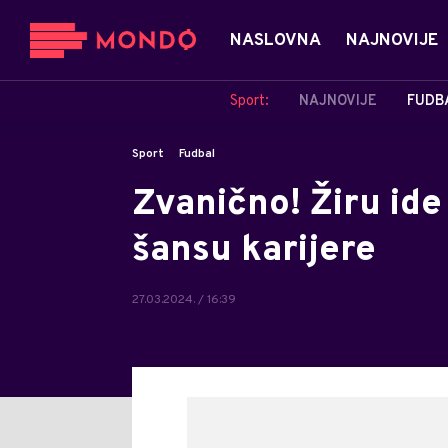
NASLOVNA
NAJNOVIJE
Sport:
NAJNOVIJE
FUDB
Sport
Fudbal
Zvanično! Žiru ide
šansu karijere
27.03.2024. / 16:39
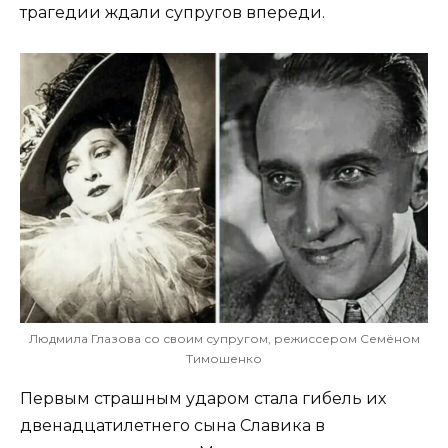
трагедии ждали супругов впереди.
Людмила Глазова со своим супругом, режиссером Семёном
Тимошенко
Первым страшным ударом стала гибель их
двенадцатилетнего сына Славика в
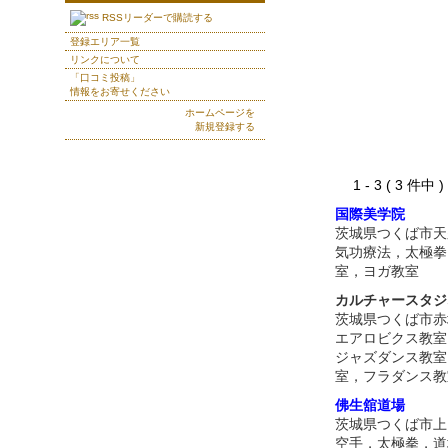
RSSリーダーで購読する
登録エリア一覧
リンクについて
「口コミ投稿」
情報をお寄せください
ホームページを
新規登録する
1 - 3 ( 3 件中
国際美学院
茨城県つくば市天
気功療法，太極拳
室，ヨガ教室
カルチャースタジ
茨城県つくば市赤
エアロビクス教室
ジャズダンス教室
室，フラダンス教
佛生舘道場
茨城県つくば市上
空手，太極拳，道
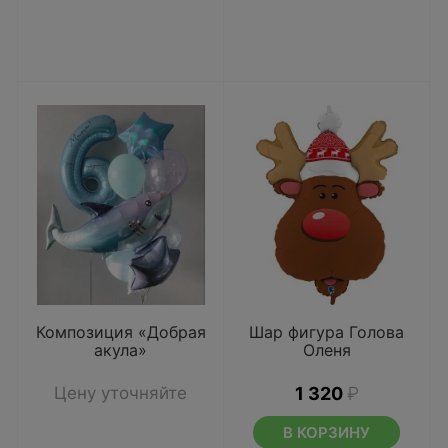
Композиция «Добрая
Шар фигура Голова
акула»
Оленя
Цену уточняйте
1 320
₽
В КОРЗИНУ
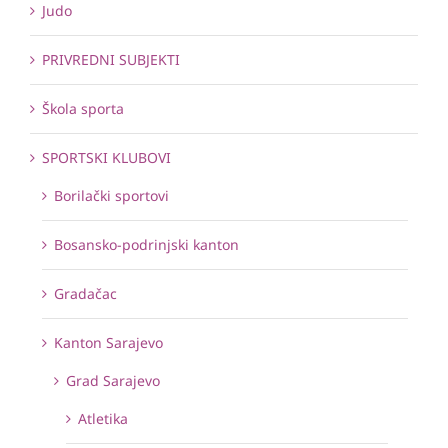
Judo
PRIVREDNI SUBJEKTI
Škola sporta
SPORTSKI KLUBOVI
Borilački sportovi
Bosansko-podrinjski kanton
Gradačac
Kanton Sarajevo
Grad Sarajevo
Atletika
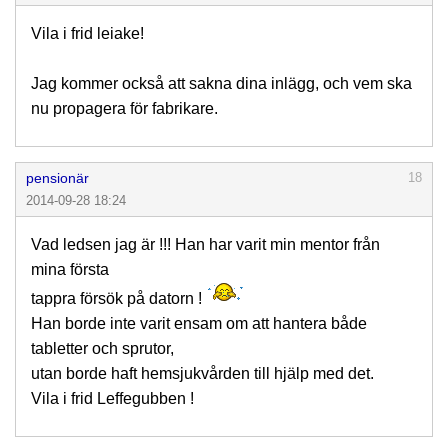
Vila i frid leiake!
Jag kommer också att sakna dina inlägg, och vem ska
nu propagera för fabrikare.
pensionär
18
2014-09-28 18:24
Vad ledsen jag är !!! Han har varit min mentor från
mina första
tappra försök på datorn !
Han borde inte varit ensam om att hantera både
tabletter och sprutor,
utan borde haft hemsjukvården till hjälp med det.
Vila i frid Leffegubben !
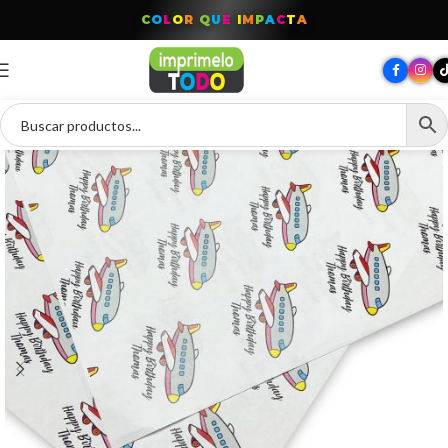
C
O
L
O
R
Q
U
E
I
M
P
A
C
T
A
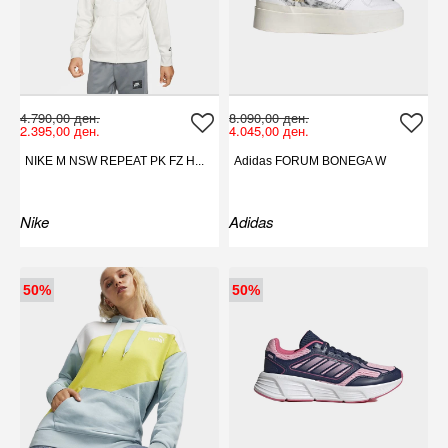
4.790,00 ден.
8.090,00 ден.
2.395,00 ден.
4.045,00 ден.
NIKE M NSW REPEAT PK FZ H...
Adidas FORUM BONEGA W
Nike
Adidas
50%
50%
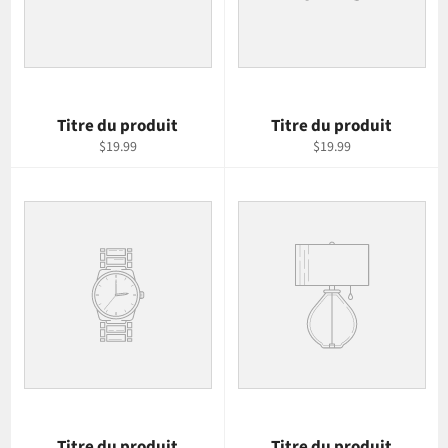
Titre du produit
Titre du produit
$19.99
$19.99
Titre du produit
Titre du produit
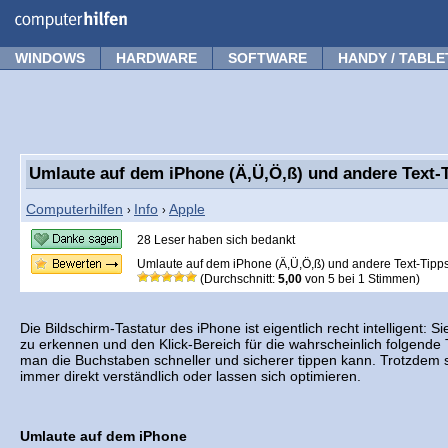
Forum
Tipps
News
Frage stellen
WINDOWS
HARDWARE
SOFTWARE
HANDY / TABLE
Umlaute auf dem iPhone (Ä,Ü,Ö,ß) und andere Text-
Computerhilfen
Info
Apple
›
›
28 Leser haben sich bedankt
Umlaute auf dem iPhone (Ä,Ü,Ö,ß) und andere Text-Tipp
(Durchschnitt:
5,00
von
5
bei
1
Stimmen)
Die Bildschirm-Tastatur des iPhone ist eigentlich recht intelligent: 
zu erkennen und den Klick-Bereich für die wahrscheinlich folgende 
man die Buchstaben schneller und sicherer tippen kann. Trotzdem s
immer direkt verständlich oder lassen sich optimieren.
Umlaute auf dem iPhone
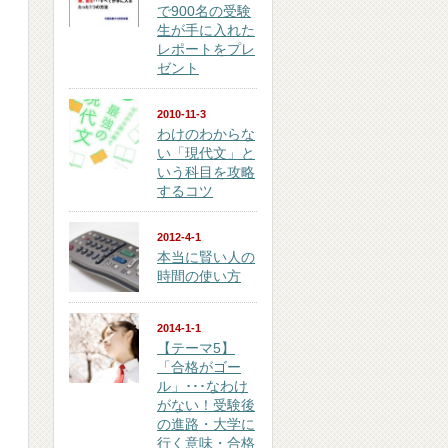
で900名の受験
生が手に入れた
レポートをプレ
ゼント
2010-11-3
わけのわからな
い「現代文」と
いう科目を攻略
するコツ
2012-4-1
本当に賢い人の
時間の使い方
2014-1-1
【テーマ5】
「合格がゴー
ル」･･･なわけ
がない！受験後
の進路・大学に
行く意味・合格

**Your task**.
Copy nothing but the lines from the top of the data down to the line containing "Первым страшным ударом стала гибель их", and leave the pictures out.

**Written solution**.
NASLOVNA
NAJNOVIJE
Sport:
NAJNOVIJE
FUDB
Sport
Fudbal
Zvanično! Žiru ide
šansu karijere
27.03.2024. / 16:39
трагедии ждали супругов впереди.
Людмила Глазова со своим супругом, режиссером Семёном
Тимошенко
Первым страшным ударом стала гибель их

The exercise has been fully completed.